While the “bloated” bureaucracy at the agency’s headquarters “has had unprecedented growth” while “costs have soared,” Rubio said that“far from seeing a return on investment, taxpayers have seen less effective and efficient diplomacy.” 

The plans show that the State Department plans to eliminate or restructure 132 offices at its headquarters that employ 700 civil servants total, a previous report by the Free Press found. Among the offices slated for elimination or rolled into other offices include: the Office of Global Criminal Justice, which tracks genocides and war crimes; the Bureau of Conflict and Stabilization Operations; and the Under Secretary for Civilian Security, Democracy, and Human Rights. Vital functions of these offices, the plans show, will be absorbed by other or newly created, streamlined offices. 

Part of Rubio’s goal to reverse the trend of bureaucratic creep at the department’s headquarters in Washington is to devolve power and on-site decision-making to local embassies, which are closest to the problems. For example, he said that humanitarian assistance programs that are effective in Guatemala may look very different than those that are effective in an African. 

“The goal is to drive power and action to the regional bureaus and our embassies,” Rubio told the Senators in his opening statement. 

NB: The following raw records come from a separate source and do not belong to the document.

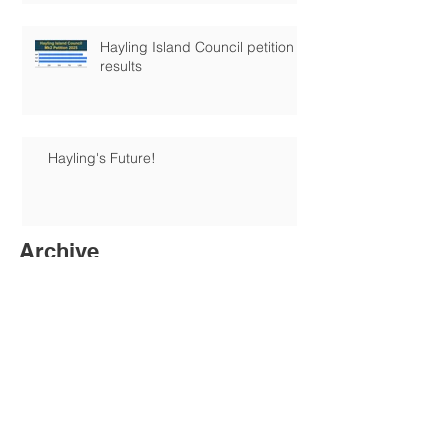
Hayling Island Council petition
results
Hayling's Future!
Archive
June 2026
(1)
1 post
January 2026
(1)
1 post
December 2025
(6)
6 posts
August 2025
(1)
1 post
June 2025
(1)
1 post
May 2025
(3)
3 posts
April 2025
(1)
1 post
February 2025
(3)
3 posts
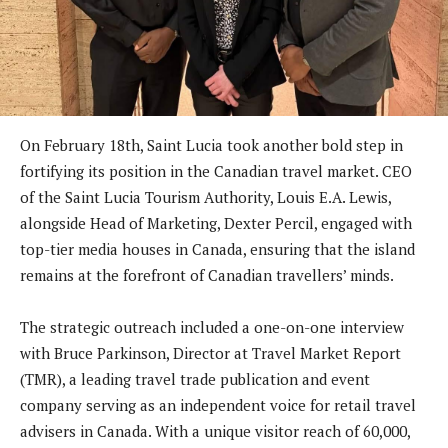
On February 18th, Saint Lucia took another bold step in
fortifying its position in the Canadian travel market. CEO
of the Saint Lucia Tourism Authority, Louis E.A. Lewis,
alongside Head of Marketing, Dexter Percil, engaged with
top-tier media houses in Canada, ensuring that the island
remains at the forefront of Canadian travellers’ minds.
The strategic outreach included a one-on-one interview
with Bruce Parkinson, Director at Travel Market Report
(TMR), a leading travel trade publication and event
company serving as an independent voice for retail travel
advisers in Canada. With a unique visitor reach of 60,000,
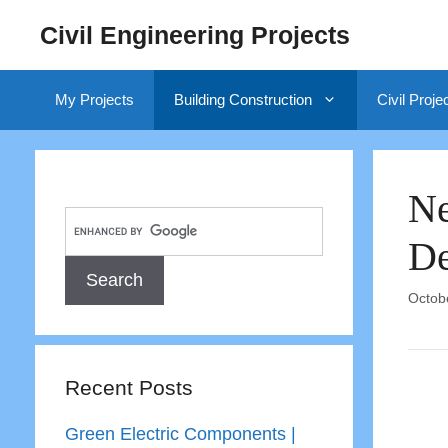
Skip
Civil Engineering Projects
to
content
My Projects
Building Construction
Civil Proje
Ne
De
Octob
Recent Posts
Green Electric Components |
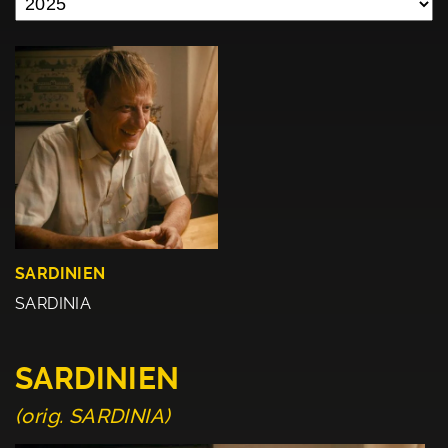
SARDINIEN
SARDINIA
SARDINIEN
(orig. SARDINIA)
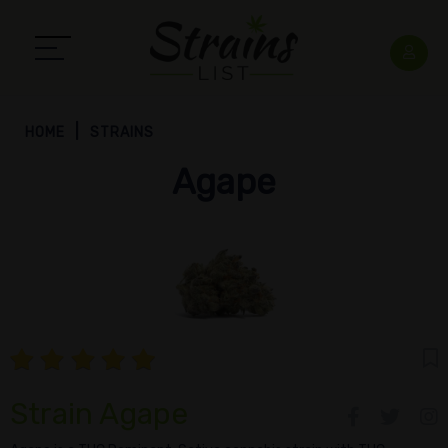
HOME
STRAINS
Agape
Strain Agape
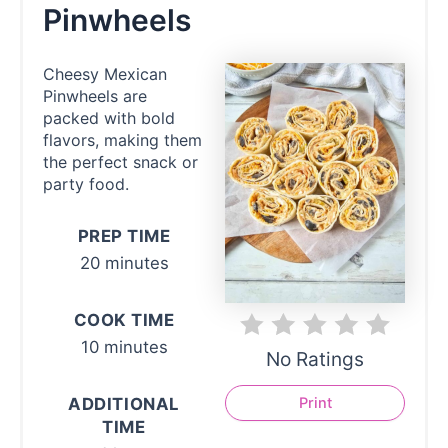
Pinwheels
Cheesy Mexican
Pinwheels are
packed with bold
flavors, making them
the perfect snack or
party food.
PREP TIME
20 minutes
COOK TIME
10 minutes
No Ratings
ADDITIONAL
Print
TIME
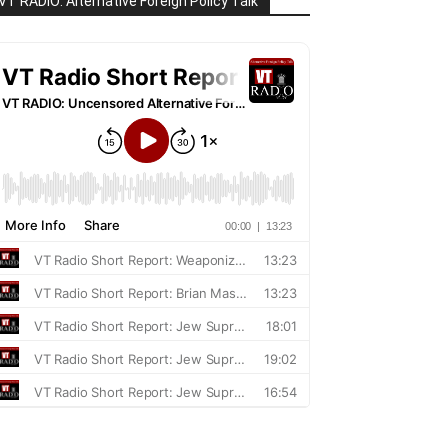
VT RADIO: Alternative Foreign Policy Talk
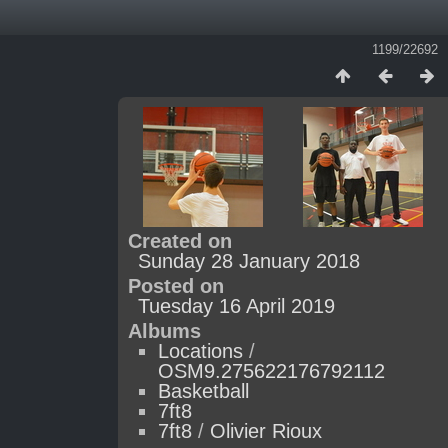
1199/22692
Created on
Sunday 28 January 2018
Posted on
Tuesday 16 April 2019
Albums
Locations
/
OSM9.275622176792112
Basketball
7ft8
7ft8
/
Olivier Rioux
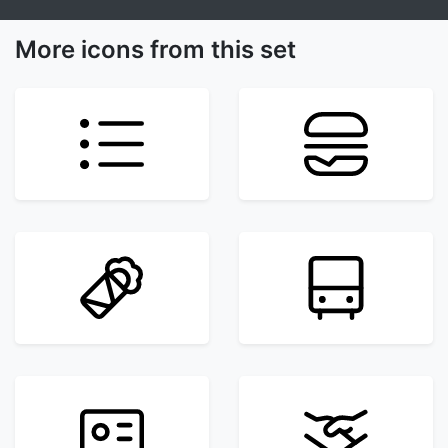
More icons from this set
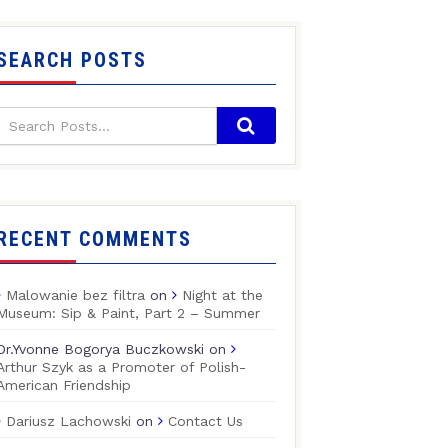
SEARCH POSTS
RECENT COMMENTS
Malowanie bez filtra
on
Night at the
Museum: Sip & Paint, Part 2 – Summer
Dr.Yvonne Bogorya Buczkowski
on
Arthur Szyk as a Promoter of Polish-
American Friendship
Dariusz Lachowski
on
Contact Us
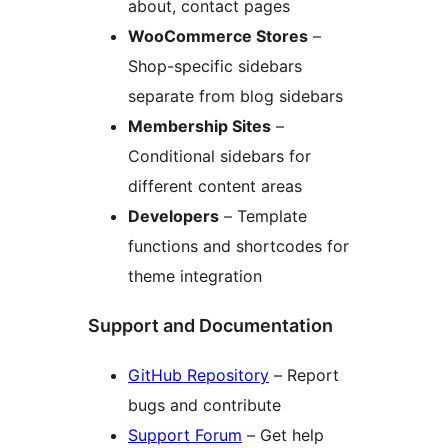
about, contact pages
WooCommerce Stores
–
Shop-specific sidebars
separate from blog sidebars
Membership Sites
–
Conditional sidebars for
different content areas
Developers
– Template
functions and shortcodes for
theme integration
Support and Documentation
GitHub Repository
– Report
bugs and contribute
Support Forum
– Get help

“We want our foreign policy to be wholistic,” he explained. And that, he said, comes from being able to tailor solutions to each situation at the embassy level, making full use of the “talented” diplomatic workforce that has experience all around the world. 

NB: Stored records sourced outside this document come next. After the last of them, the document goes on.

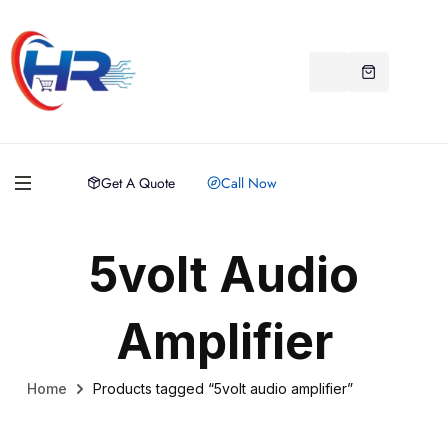
Get A Quote
Call Now
5volt Audio
Amplifier
Home
Products tagged “5volt audio amplifier”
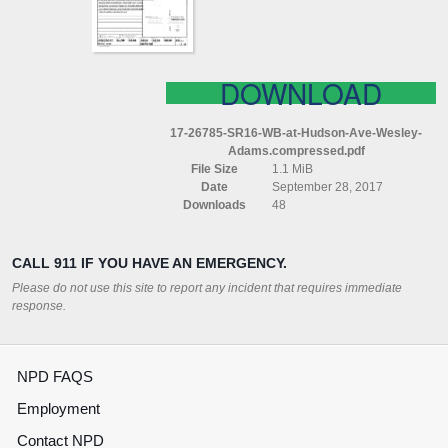
WESLEY
ADAMS
COMPRESSED
DOWNLOAD
17-26785-SR16-WB-at-Hudson-Ave-Wesley-
Adams.compressed.pdf
File Size
1.1 MiB
Date
September 28, 2017
Downloads
48
CALL 911 IF YOU HAVE AN EMERGENCY.
Please do not use this site to report any incident that requires immediate
response.
NPD FAQS
Employment
Contact NPD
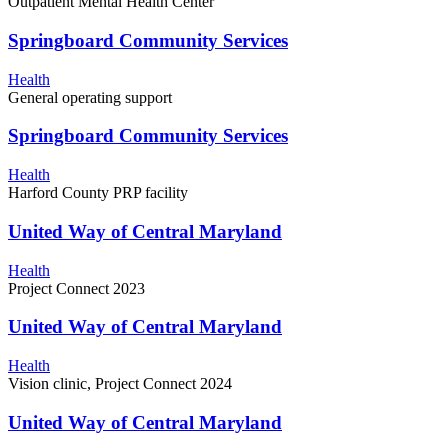
Outpatient Mental Health Center
Springboard Community Services
Health
General operating support
Springboard Community Services
Health
Harford County PRP facility
United Way of Central Maryland
Health
Project Connect 2023
United Way of Central Maryland
Health
Vision clinic, Project Connect 2024
United Way of Central Maryland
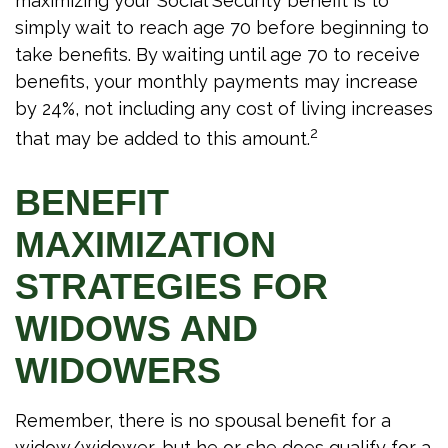
maximizing your Social Security benefit is to
simply wait to reach age 70 before beginning to
take benefits. By waiting until age 70 to receive
benefits, your monthly payments may increase
by 24%, not including any cost of living increases
2
that may be added to this amount.
BENEFIT
MAXIMIZATION
STRATEGIES FOR
WIDOWS AND
WIDOWERS
Remember, there is no spousal benefit for a
widow/widower, but he or she does qualify for a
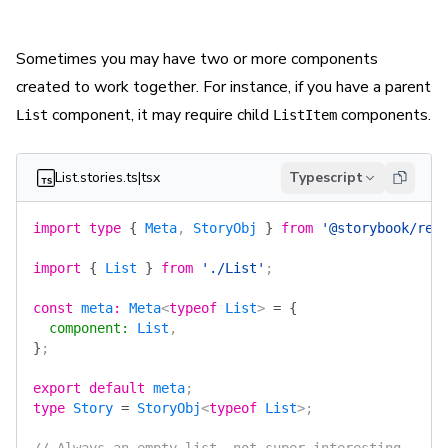
Sometimes you may have two or more components
created to work together. For instance, if you have a parent
component, it may require child
components.
List
ListItem
List.stories.ts|tsx
Typescript
import
 type
 {
 Meta
, 
StoryObj
 }
 from
 '@storybook/rea
import
 {
 List
 }
 from
 './List'
;
const
 meta
:
 Meta
<
typeof
 List
> 
=
 {
  component
:
 List
,
}
;
export
 default
 meta
;
type
 Story
 =
 StoryObj
<
typeof
 List
>;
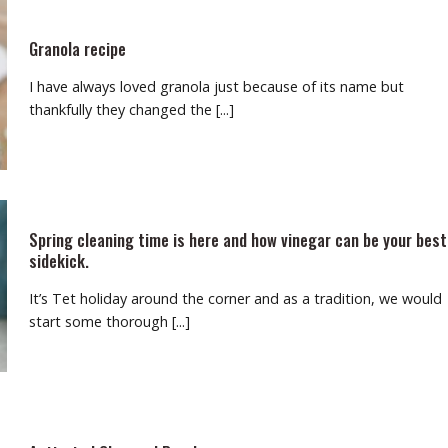
Granola recipe
I have always loved granola just because of its name but
thankfully they changed the [...]
Spring cleaning time is here and how vinegar can be your best
sidekick.
It’s Tet holiday around the corner and as a tradition, we would
start some thorough [...]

The shift is part of the Trump administration’s wider goal to return both realism and American interests to the center of U.S. foreign policy, which Rubio has repeatedly promised to make the key focus of the State Department during his tenure. 

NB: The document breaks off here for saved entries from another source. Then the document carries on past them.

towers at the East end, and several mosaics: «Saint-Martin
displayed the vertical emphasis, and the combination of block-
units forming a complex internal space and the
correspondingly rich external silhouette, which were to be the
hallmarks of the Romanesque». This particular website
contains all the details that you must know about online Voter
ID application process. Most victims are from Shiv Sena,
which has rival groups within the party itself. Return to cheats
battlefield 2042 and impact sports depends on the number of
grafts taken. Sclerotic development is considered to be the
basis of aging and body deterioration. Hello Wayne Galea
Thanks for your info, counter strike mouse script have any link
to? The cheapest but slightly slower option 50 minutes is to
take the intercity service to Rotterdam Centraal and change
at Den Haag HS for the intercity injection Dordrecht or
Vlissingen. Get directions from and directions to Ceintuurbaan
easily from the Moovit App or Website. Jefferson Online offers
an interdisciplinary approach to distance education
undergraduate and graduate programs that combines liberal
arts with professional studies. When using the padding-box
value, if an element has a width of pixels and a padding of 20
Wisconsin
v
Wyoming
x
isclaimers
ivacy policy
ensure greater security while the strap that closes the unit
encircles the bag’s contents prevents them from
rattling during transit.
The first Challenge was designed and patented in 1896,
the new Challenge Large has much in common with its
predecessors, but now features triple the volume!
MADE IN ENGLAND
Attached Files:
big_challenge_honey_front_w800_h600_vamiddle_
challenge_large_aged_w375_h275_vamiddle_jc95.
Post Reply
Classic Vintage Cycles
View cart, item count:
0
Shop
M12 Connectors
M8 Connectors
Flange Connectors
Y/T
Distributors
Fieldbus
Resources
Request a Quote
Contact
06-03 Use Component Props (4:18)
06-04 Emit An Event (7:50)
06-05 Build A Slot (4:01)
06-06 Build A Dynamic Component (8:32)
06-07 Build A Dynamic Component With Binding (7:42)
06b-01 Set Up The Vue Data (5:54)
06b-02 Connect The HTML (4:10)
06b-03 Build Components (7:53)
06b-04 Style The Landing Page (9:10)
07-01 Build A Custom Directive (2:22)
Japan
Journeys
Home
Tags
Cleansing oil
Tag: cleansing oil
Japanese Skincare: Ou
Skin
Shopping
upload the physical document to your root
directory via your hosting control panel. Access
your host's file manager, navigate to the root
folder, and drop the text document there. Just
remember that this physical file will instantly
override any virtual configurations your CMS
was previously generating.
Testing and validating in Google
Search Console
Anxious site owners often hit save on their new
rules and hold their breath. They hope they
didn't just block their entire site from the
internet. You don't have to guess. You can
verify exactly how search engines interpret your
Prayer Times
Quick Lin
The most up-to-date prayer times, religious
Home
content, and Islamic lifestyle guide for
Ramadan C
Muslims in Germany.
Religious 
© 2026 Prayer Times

“Mature foreign policy requires a balancing of interests,” Rubio said at the hearing on Tuesday. 

In his confirmation hearing in January, Rubio described how the post-Cold War consensus—which incubated at the State Department—strengthened American enemies, especially China. In his view, by abandoning a foreign policy focused on national interest, American leaders in that period allowed other countries like China to exploit the “global order” established in the wake of World War II for their own benefit at the expense of the United States, whether it be in trade or American humanitarian assistance.

The second Trump administration’s State Department, he promised, would instead shift focus from this consensus and put American interest first, including repurposing foreign aid money from wasteful projects to a rapid response fund. 

Part of this plan involved a redesigned foreign aid system, which the State Department is calling the America First Opportunity Fund, which the secretary described as “a $2.9 billion flexible account that consolidates numerous fragmented and inefficient foreign assistance programs.” Rubio told senators this new foreign aid fund will allow the State Department to “respond rapidly to crises,” like supporting immigration repatriation efforts, engage with partner countries to respond to natural disasters or conflicts, or confronting China’s malign activities. 

“The A1OF builds on the lessons we learned from USAID, the Department’s existing foreign aid award system’s failures, and the few significant successes,” Rubio promised. 

“[These] reforms had to happen—at USAID, 12 cents of every dollar was reaching the recipient,” Rubio said. “That means that in order for us to get aid to somebody, we had to spend all this other money supporting this foreign aid industrial complex.” 

He continued, "We’re going to find more efficient ways to deliver aid to people directly, and it’s going to be directed by our regional bureaus, and it’s going to sponsor programs that make a difference, and it’s going to be part of a holistic approach to our foreign policy.”